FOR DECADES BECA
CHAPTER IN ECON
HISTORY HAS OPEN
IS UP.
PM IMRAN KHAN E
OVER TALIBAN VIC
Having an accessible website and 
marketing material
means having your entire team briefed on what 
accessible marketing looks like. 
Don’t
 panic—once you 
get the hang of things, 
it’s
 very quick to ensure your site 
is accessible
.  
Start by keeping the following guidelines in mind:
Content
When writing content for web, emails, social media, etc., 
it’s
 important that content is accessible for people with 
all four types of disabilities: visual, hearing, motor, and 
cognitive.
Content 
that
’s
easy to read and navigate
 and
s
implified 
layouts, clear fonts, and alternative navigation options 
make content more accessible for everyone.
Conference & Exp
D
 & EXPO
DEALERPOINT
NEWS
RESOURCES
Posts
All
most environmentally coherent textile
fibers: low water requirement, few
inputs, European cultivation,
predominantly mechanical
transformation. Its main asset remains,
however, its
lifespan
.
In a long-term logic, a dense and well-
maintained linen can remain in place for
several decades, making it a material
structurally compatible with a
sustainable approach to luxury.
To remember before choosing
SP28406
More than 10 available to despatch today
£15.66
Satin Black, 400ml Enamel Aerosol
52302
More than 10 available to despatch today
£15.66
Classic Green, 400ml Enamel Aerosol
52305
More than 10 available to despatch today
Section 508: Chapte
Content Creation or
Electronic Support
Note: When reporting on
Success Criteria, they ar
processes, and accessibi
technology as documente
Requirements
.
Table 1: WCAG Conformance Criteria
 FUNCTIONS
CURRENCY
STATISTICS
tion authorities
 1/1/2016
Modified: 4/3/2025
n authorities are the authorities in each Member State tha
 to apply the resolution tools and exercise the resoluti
══════
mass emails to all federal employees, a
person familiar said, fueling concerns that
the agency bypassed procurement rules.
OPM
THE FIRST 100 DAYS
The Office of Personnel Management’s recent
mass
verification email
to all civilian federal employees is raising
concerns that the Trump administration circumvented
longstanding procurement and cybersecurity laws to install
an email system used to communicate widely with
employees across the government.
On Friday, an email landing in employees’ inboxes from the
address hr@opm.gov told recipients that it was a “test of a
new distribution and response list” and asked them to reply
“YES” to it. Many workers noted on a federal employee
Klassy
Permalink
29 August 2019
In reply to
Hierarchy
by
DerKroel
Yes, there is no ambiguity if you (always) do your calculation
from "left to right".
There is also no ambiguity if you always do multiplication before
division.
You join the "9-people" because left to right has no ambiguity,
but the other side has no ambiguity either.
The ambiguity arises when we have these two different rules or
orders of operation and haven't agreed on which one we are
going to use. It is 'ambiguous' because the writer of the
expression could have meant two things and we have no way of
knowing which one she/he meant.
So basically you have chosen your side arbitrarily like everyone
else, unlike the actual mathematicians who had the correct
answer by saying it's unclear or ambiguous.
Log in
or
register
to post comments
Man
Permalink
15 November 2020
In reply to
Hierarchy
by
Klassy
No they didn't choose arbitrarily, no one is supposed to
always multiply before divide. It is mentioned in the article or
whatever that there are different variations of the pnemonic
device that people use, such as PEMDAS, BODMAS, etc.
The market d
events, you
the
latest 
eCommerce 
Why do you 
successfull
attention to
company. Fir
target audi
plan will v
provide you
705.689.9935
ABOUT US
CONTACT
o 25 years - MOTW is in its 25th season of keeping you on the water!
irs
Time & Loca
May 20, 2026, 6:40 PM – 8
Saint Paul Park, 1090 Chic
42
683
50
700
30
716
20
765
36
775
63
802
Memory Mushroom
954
══════
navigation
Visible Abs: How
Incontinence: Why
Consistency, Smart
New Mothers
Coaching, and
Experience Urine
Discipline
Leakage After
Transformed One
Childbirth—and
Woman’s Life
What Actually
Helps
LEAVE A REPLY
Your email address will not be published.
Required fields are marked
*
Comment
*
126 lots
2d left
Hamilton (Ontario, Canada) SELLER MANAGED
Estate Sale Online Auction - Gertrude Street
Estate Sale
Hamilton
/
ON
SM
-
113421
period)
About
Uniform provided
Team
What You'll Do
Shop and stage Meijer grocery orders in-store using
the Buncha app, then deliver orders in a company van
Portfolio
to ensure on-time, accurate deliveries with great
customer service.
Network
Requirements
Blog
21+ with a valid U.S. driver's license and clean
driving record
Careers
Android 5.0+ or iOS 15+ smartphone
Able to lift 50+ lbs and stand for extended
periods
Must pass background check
══════
### EXERCISE DIRECTIONS:
In the listing above, find the line containing "FOR DECADES BECA" and the line containing "n authorities are", then quote both, plus every line between them, exactly as written.

### EXERCISE OUTPUT:
FOR DECADES BECA
CHAPTER IN ECON
HISTORY HAS OPEN
IS UP.
PM IMRAN KHAN E
OVER TALIBAN VIC
Having an accessible website and 
marketing material
means having your entire team briefed on what 
accessible marketing looks like. 
Don’t
 panic—once you 
get the hang of things, 
it’s
 very quick to ensure your site 
is accessible
.  
Start by keeping the following guidelines in mind:
Content
When writing content for web, emails, social media, etc., 
it’s
 important that content is accessible for people with 
all four types of disabilities: visual, hearing, motor, and 
cognitive.
Content 
that
’s
easy to read and navigate
 and
s
implified 
layouts, clear fonts, and alternative navigation options 
make content more accessible for everyone.
Conference & Exp
D
 & EXPO
DEALERPOINT
NEWS
RESOURCES
Posts
All
most environmentally coherent textile
fibers: low water requirement, few
inputs, European cultivation,
predominantly mechanical
transformation. Its main asset remains,
however, its
lifespan
.
In a long-term logic, a dense and well-
maintained linen can remain in place for
several decades, making it a material
structurally compatible with a
sustainable approach to luxury.
To remember before choosing
SP28406
More than 10 available to despatch today
£15.66
Satin Black, 400ml Enamel Aerosol
52302
More than 10 available to despatch today
£15.66
Classic Green, 400ml Enamel Aerosol
52305
More than 10 available to despatch today
Section 508: Chapte
Content Creation or
Electronic Support
Note: When reporting on
Success Criteria, they ar
processes, and accessibi
technology as documente
Requirements
.
Table 1: WCAG Conformance Criteria
 FUNCTIONS
CURRENCY
STATISTICS
tion authorities
 1/1/2016
Modified: 4/3/2025
n authorities are the authorities in each Member State tha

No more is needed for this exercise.